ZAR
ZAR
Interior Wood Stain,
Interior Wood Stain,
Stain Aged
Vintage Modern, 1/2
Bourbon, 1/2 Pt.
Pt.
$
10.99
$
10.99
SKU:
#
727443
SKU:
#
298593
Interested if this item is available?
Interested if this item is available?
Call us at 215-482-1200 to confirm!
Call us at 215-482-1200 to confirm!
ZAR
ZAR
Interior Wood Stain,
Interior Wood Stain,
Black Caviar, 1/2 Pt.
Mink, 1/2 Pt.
#####
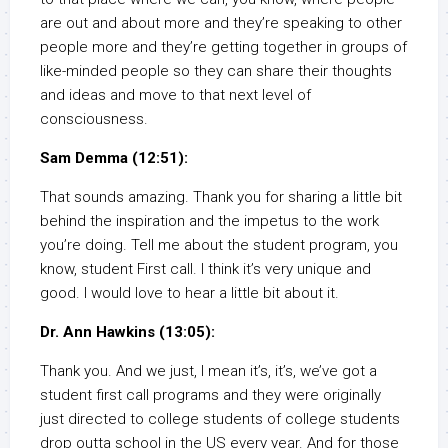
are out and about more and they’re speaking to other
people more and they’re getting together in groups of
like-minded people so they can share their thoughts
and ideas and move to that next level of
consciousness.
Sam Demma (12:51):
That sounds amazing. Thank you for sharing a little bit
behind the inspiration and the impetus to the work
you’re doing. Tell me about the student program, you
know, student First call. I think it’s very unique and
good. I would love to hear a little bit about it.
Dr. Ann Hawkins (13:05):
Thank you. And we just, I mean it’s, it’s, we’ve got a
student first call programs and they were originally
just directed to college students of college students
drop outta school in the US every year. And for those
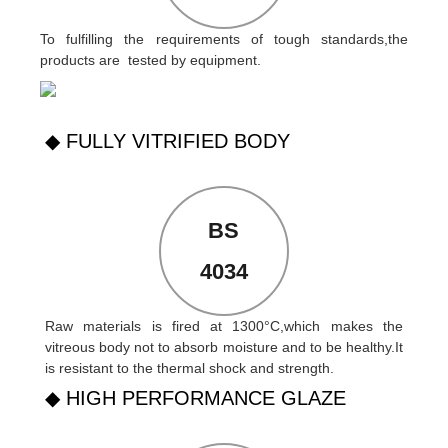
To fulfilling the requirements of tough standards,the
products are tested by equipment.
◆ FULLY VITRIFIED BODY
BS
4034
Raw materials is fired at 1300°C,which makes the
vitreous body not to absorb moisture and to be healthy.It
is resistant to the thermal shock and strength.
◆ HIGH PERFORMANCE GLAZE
#####
**Task directions:**
Your answer should hold every line of the entries that contains the string "about".

**Answer to the exercise:**
are out and about more and they’re speaking to other
you’re doing. Tell me about the student program, you
good. I would love to hear a little bit about it.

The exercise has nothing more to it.